Copy out precisely the lines from the start of the data through the line with "박물관에 입장하기 전에", and keep pictures out of it.

Items from a dataset:
Content starts

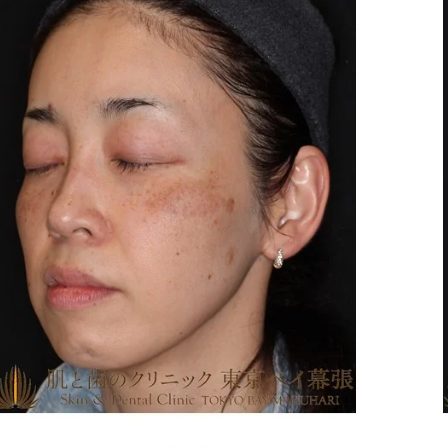
豊胸・豊胸術
ヒアルロン酸注射
歯ぎしり・
豊胸・豊胸術
わきが・多汗症
小顔整形・フェイス
ボトックス注射
ライン
（輪郭）
ミラドライ
ボトックス注射
ワキガ手術
（剪除法）
パースピレックス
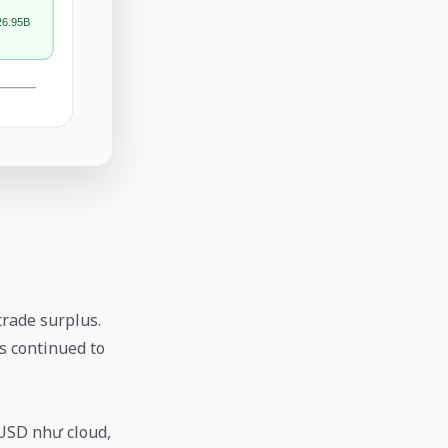
rade surplus.
ns continued to
 USD như cloud,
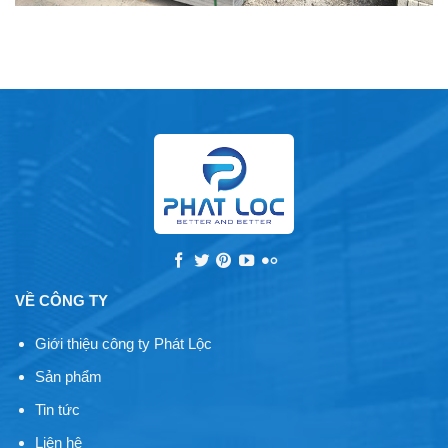
VỀ CÔNG TY
Giới thiệu công ty Phát Lộc
Sản phẩm
Tin tức
Liên hệ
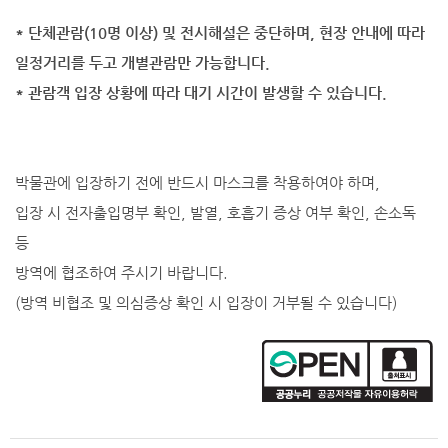
* 단체관람(10명 이상) 및 전시해설은 중단하며, 현장 안내에 따라
일정거리를 두고 개별관람만 가능합니다.
* 관람객 입장 상황에 따라 대기 시간이 발생할 수 있습니다.
박물관에 입장하기 전에 반드시 마스크를 착용하여야 하며,
입장 시 전자출입명부 확인, 발열, 호흡기 증상 여부 확인, 손소독
등
방역에 협조하여 주시기 바랍니다.
(방역 비협조 및 의심증상 확인 시 입장이 거부될 수 있습니다)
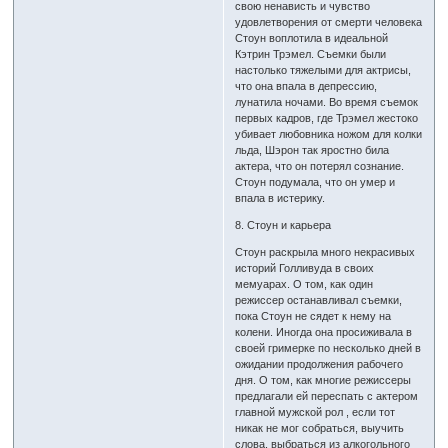
свою ненависть и чувство
удовлетворения от смерти человека
Стоун воплотила в идеальной
Кэтрин Трэмел. Съемки были
настолько тяжелыми для актрисы,
что она впала в депрессию,
лунатила ночами. Во время съемок
первых кадров, где Трэмел жестоко
убивает любовника ножом для колки
льда, Шэрон так яростно била
актера, что он потерял сознание.
Стоун подумала, что он умер и
впала в истерику.
8. Стоун и карьера
Стоун раскрыла много некрасивых
историй Голливуда в своих
мемуарах. О том, как один
режиссер останавливал съемки,
пока Стоун не сядет к нему на
колени. Иногда она просиживала в
своей гримерке по несколько дней в
ожидании продолжения рабочего
дня. О том, как многие режиссеры
предлагали ей переспать с актером
главной мужской рол , если тот
никак не мог собраться, выучить
слова, выбраться из алкогольного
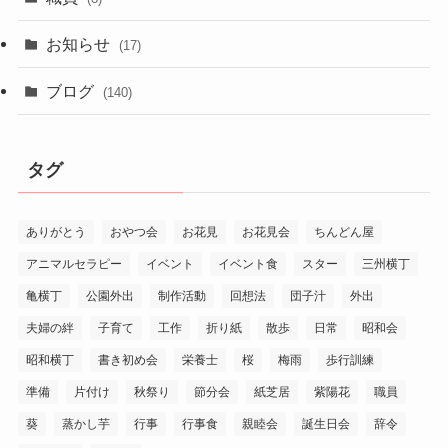
お知らせ
(17)
ブログ
(140)
タグ
ありがとう
おやつ会
お花見
お花見会
ちんどん屋
アニマルセラピー
イベント
イベント食
スター
三州横丁
亀横丁
公園外出
制作活動
回想法
団子汁
外出
夫婦の絆
子育て
工作
折り紙
散歩
日常
昭和会
昭和横丁
書き初め会
栄養士
桜
梅雨
歩行訓練
準備
片付け
秋祭り
節分会
紙芝居
紫陽花
職員
葵
蒸かし芋
行事
行事食
親睦会
誕生日会
辞令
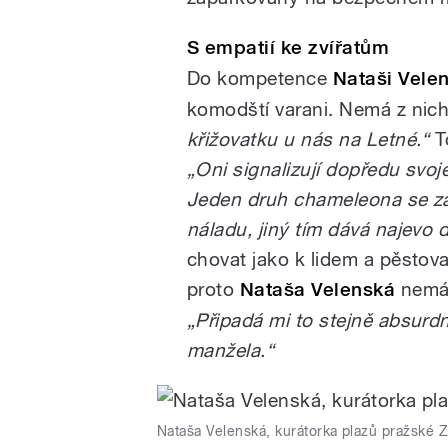
S empatií ke zvířatům
Do kompetence
Nataši Vele
komodští varani. Nemá z nich
křižovatku u nás na Letné.“
To
„Oni signalizují dopředu svoj
Jeden druh chameleona se za
náladu, jiný tím dává najevo 
chovat jako k lidem a pěstov
proto
Nataša Velenská
nemá 
„Připadá mi to stejně absurd
manžela.“
Nataša Velenská, kurátorka plazů pražské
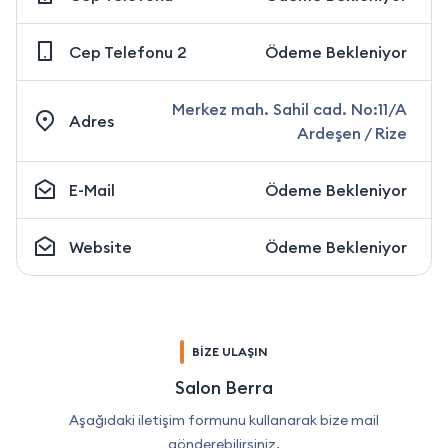
Cep Telefonu 2
Ödeme Bekleniyor
Merkez mah. Sahil cad. No:11/A
Adres
Ardeşen / Rize
E-Mail
Ödeme Bekleniyor
Website
Ödeme Bekleniyor
BİZE ULAŞIN
Salon Berra
Aşağıdaki iletişim formunu kullanarak bize mail
gönderebilirsiniz.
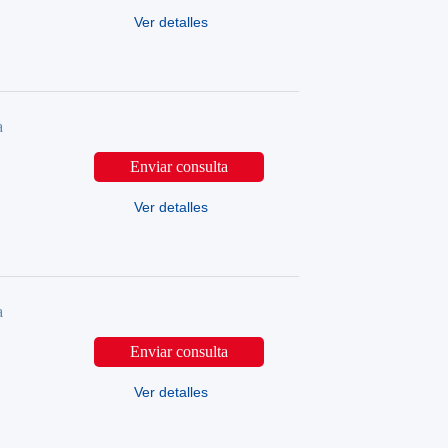
Ver detalles
a
Enviar consulta
Ver detalles
a
Enviar consulta
Ver detalles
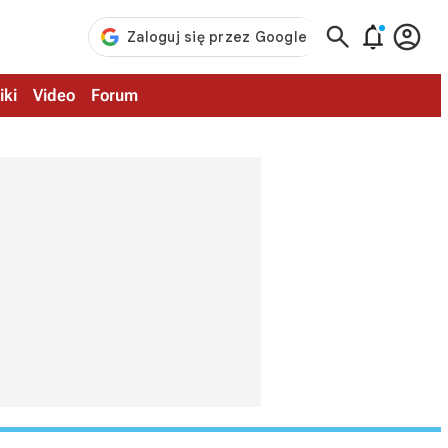



iki
Video
Forum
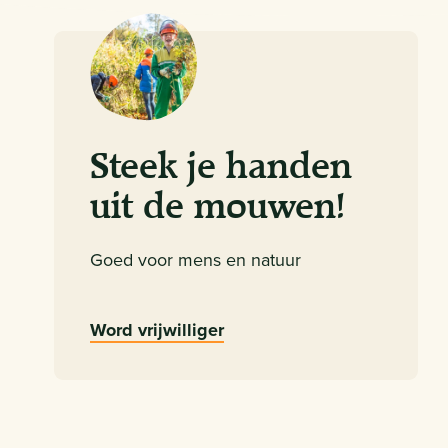
Steek je handen
uit de mouwen!
Goed voor mens en natuur
Word vrijwilliger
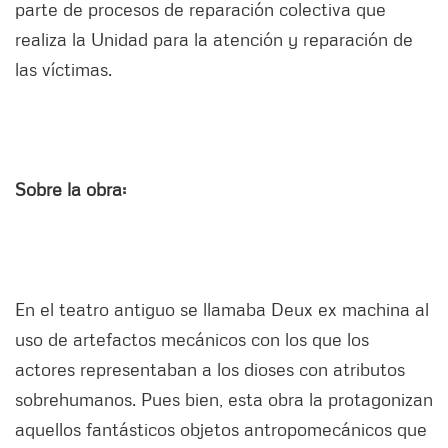
parte de procesos de reparación colectiva que
realiza la Unidad para la atención y reparación de
las víctimas.
Sobre la obra:
En el teatro antiguo se llamaba Deux ex machina al
uso de artefactos mecánicos con los que los
actores representaban a los dioses con atributos
sobrehumanos. Pues bien, esta obra la protagonizan
aquellos fantásticos objetos antropomecánicos que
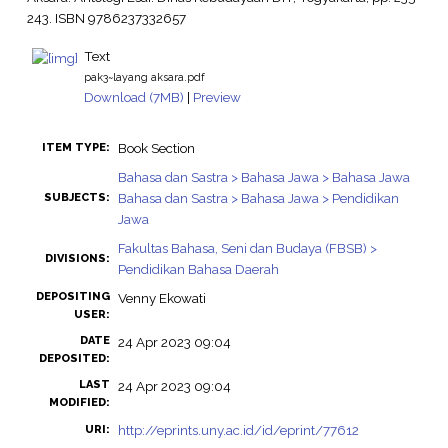
243. ISBN 9786237332657
Text
pak3~layang aksara.pdf
Download (7MB)
|
Preview
Book Section
ITEM TYPE:
Bahasa dan Sastra > Bahasa Jawa > Bahasa Jawa
Bahasa dan Sastra > Bahasa Jawa > Pendidikan
SUBJECTS:
Jawa
Fakultas Bahasa, Seni dan Budaya (FBSB) >
DIVISIONS:
Pendidikan Bahasa Daerah
DEPOSITING
Venny Ekowati
USER:
DATE
24 Apr 2023 09:04
DEPOSITED:
LAST
24 Apr 2023 09:04
MODIFIED:
http://eprints.uny.ac.id/id/eprint/77612
URI:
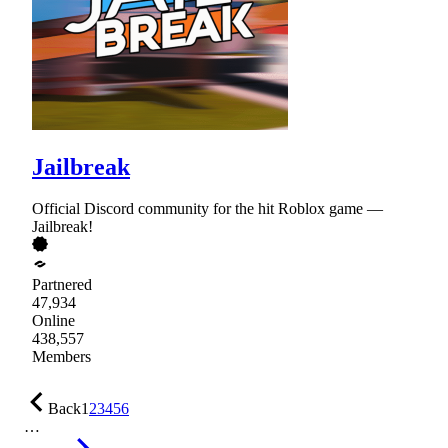
Jailbreak
Official Discord community for the hit Roblox game —
Jailbreak!
Partnered
47,934
Online
438,557
Members
Back
1
2
3
4
5
6
…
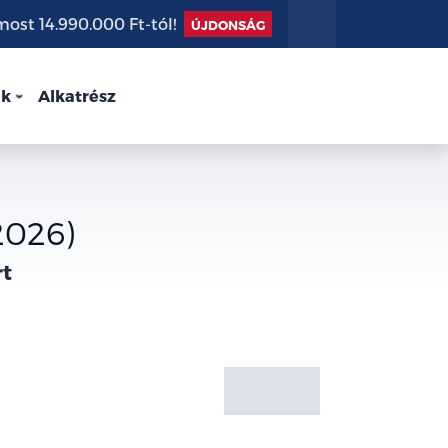
st 14.990.000 Ft-tól!
ÚJDONSÁG
nk
Alkatrész
2026)
rt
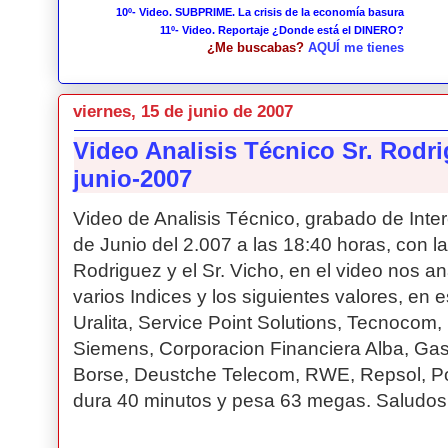
10º- Video. SUBPRIME. La crisis de la economía basura
11º- Video. Reportaje ¿Donde está el DINERO?
¿Me buscabas?
AQUÍ me tienes
viernes, 15 de junio de 2007
Video Analisis Técnico Sr. Rodri
junio-2007
Video de Analisis Técnico, grabado de Inte
de Junio del 2.007 a las 18:40 horas, con la 
Rodriguez y el Sr. Vicho, en el video nos an
varios Indices y los siguientes valores, en 
Uralita, Service Point Solutions, Tecnocom,
Siemens, Corporacion Financiera Alba, Ga
Borse, Deustche Telecom, RWE, Repsol, Popu
dura 40 minutos y pesa 63 megas. Saludos.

Content ends

SOLUTION TO THIS EXERCISE
豊胸・豊胸術
ヒアルロン酸注射
歯ぎしり・
豊胸・豊胸術
わきが・多汗症
小顔整形・フェイス
ボトックス注射
ライン
（輪郭）
ミラドライ
ボトックス注射
ワキガ手術
（剪除法）
パースピレックス
rade surplus.
ns continued to
 USD như cloud,
VỀ CÔNG TY
Giới thiệu công ty Phát Lộc
Sản phẩm
Tin tức
Liên hệ
* 단체관람(10명 이상) 및 전시해설은 중단하며, 현장 안내에 따라
일정거리를 두고 개별관람만 가능합니다.
* 관람객 입장 상황에 따라 대기 시간이 발생할 수 있습니다.
박물관에 입장하기 전에 반드시 마스크를 착용하여야 하며,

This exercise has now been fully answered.